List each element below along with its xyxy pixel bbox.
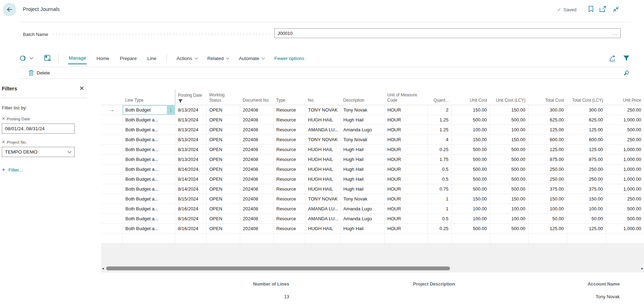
table-row[interactable]: Both Budget a...8/13/2024OPEN202408Resou… [101,125,644,134]
cell-unit_price[interactable]: 1,000.00 [606,115,644,125]
cell-no[interactable]: AMANDA LU... [305,214,340,223]
column-header-no[interactable]: No. [305,89,340,105]
horizontal-scrollbar[interactable]: ◂ ▸ [102,266,643,271]
cell-line_type[interactable]: Both Budget a... [122,125,175,134]
cell-line_type[interactable]: Both Budget⋮ [122,105,175,115]
remove-filter-icon[interactable]: ✕ [2,116,5,121]
cell-line_type[interactable]: Both Budget a... [122,174,175,184]
cell-no[interactable]: AMANDA LU... [305,125,340,134]
column-header-unit_price[interactable]: Unit Price [606,89,644,105]
cell-description[interactable]: Tony Novak [340,105,384,115]
fewer-options-button[interactable]: Fewer options [274,56,304,61]
cell-quantity[interactable]: 0.5 [427,164,451,174]
cell-no[interactable]: HUGH HAIL [305,223,340,233]
cell-no[interactable]: AMANDA LU... [305,204,340,214]
column-header-document_no[interactable]: Document No. [240,89,273,105]
cell-quantity[interactable]: 1.25 [427,125,451,134]
cell-line_type[interactable]: Both Budget a... [122,223,175,233]
tab-manage[interactable]: Manage [68,53,87,64]
cell-description[interactable]: Hugh Hail [340,223,384,233]
cell-posting_date[interactable]: 8/16/2024 [175,204,206,214]
cell-no[interactable]: TONY NOVAK [305,105,340,115]
cell-unit_cost[interactable]: 500.00 [451,154,490,164]
cell-total_cost[interactable]: 600.00 [528,134,567,144]
column-header-worklog_status[interactable]: Worklog Status [206,89,240,105]
cell-description[interactable]: Hugh Hail [340,174,384,184]
cell-unit_cost[interactable]: 100.00 [451,214,490,223]
remove-filter-icon[interactable]: ✕ [2,140,5,144]
table-row[interactable]: Both Budget a...8/13/2024OPEN202408Resou… [101,134,644,144]
cell-document_no[interactable]: 202408 [240,144,273,154]
row-marker-cell[interactable] [101,154,122,164]
cell-posting_date[interactable]: 8/13/2024 [175,144,206,154]
cell-worklog_status[interactable]: OPEN [206,164,240,174]
table-row[interactable]: Both Budget a...8/16/2024OPEN202408Resou… [101,214,644,223]
open-in-new-window-icon[interactable] [600,6,607,12]
cell-worklog_status[interactable]: OPEN [206,105,240,115]
delete-button[interactable]: Delete [29,70,50,76]
cell-total_cost[interactable]: 50.00 [528,214,567,223]
cell-worklog_status[interactable]: OPEN [206,174,240,184]
cell-type[interactable]: Resource [273,204,305,214]
cell-no[interactable]: HUGH HAIL [305,164,340,174]
scroll-right-icon[interactable]: ▸ [639,266,643,271]
column-header-unit_cost[interactable]: Unit Cost [451,89,490,105]
cell-total_cost_lcy[interactable]: 50.00 [567,214,606,223]
cell-unit_cost[interactable]: 100.00 [451,125,490,134]
column-header-type[interactable]: Type [273,89,305,105]
scrollbar-track[interactable] [106,266,639,270]
cell-uom[interactable]: HOUR [384,164,427,174]
column-header-total_cost[interactable]: Total Cost [528,89,567,105]
cell-no[interactable]: HUGH HAIL [305,174,340,184]
cell-unit_price[interactable]: 500.00 [606,204,644,214]
cell-total_cost[interactable]: 875.00 [528,154,567,164]
cell-quantity[interactable]: 0.75 [427,184,451,194]
table-row[interactable]: Both Budget a...8/16/2024OPEN202408Resou… [101,223,644,233]
cell-quantity[interactable]: 2 [427,105,451,115]
cell-type[interactable]: Resource [273,194,305,204]
cell-unit_cost[interactable]: 500.00 [451,223,490,233]
cell-uom[interactable]: HOUR [384,174,427,184]
cell-line_type[interactable]: Both Budget a... [122,144,175,154]
cell-worklog_status[interactable]: OPEN [206,115,240,125]
table-row[interactable]: Both Budget a...8/15/2024OPEN202408Resou… [101,194,644,204]
cell-description[interactable]: Hugh Hail [340,144,384,154]
table-row[interactable]: →Both Budget⋮8/13/2024OPEN202408Resource… [101,105,644,115]
chevron-down-icon[interactable] [29,57,34,60]
cell-document_no[interactable] [240,233,273,243]
cell-worklog_status[interactable]: OPEN [206,134,240,144]
cell-quantity[interactable]: 0.25 [427,144,451,154]
cell-document_no[interactable]: 202408 [240,134,273,144]
cell-posting_date[interactable]: 8/13/2024 [175,125,206,134]
cell-quantity[interactable]: 1.75 [427,154,451,164]
cell-line_type[interactable]: Both Budget a... [122,194,175,204]
cell-no[interactable]: HUGH HAIL [305,115,340,125]
cell-unit_cost[interactable]: 150.00 [451,194,490,204]
cell-worklog_status[interactable]: OPEN [206,204,240,214]
cell-quantity[interactable] [427,233,451,243]
cell-description[interactable]: Tony Novak [340,194,384,204]
cell-unit_price[interactable]: 500.00 [606,214,644,223]
back-button[interactable] [3,3,16,16]
column-header-posting_date[interactable]: Posting Date [175,89,206,105]
row-marker-cell[interactable] [101,233,122,243]
cell-quantity[interactable]: 0.25 [427,223,451,233]
column-header-uom[interactable]: Unit of Measure Code [384,89,427,105]
cell-document_no[interactable]: 202408 [240,164,273,174]
cell-no[interactable]: TONY NOVAK [305,194,340,204]
cell-unit_price[interactable]: 1,000.00 [606,223,644,233]
cell-no[interactable]: HUGH HAIL [305,144,340,154]
cell-no[interactable]: HUGH HAIL [305,154,340,164]
menu-actions[interactable]: Actions [176,56,198,61]
cell-line_type[interactable]: Both Budget a... [122,154,175,164]
cell-total_cost[interactable]: 300.00 [528,105,567,115]
cell-unit_cost[interactable]: 500.00 [451,174,490,184]
cell-uom[interactable] [384,233,427,243]
cell-uom[interactable]: HOUR [384,125,427,134]
cell-quantity[interactable]: 0.5 [427,174,451,184]
cell-unit_price[interactable]: 1,000.00 [606,144,644,154]
cell-unit_cost[interactable]: 500.00 [451,184,490,194]
cell-document_no[interactable]: 202408 [240,154,273,164]
cell-unit_price[interactable]: 500.00 [606,125,644,134]
cell-uom[interactable]: HOUR [384,214,427,223]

### About this task
Return only the count of lines in the records that hold the word "filter".

### Written solution
2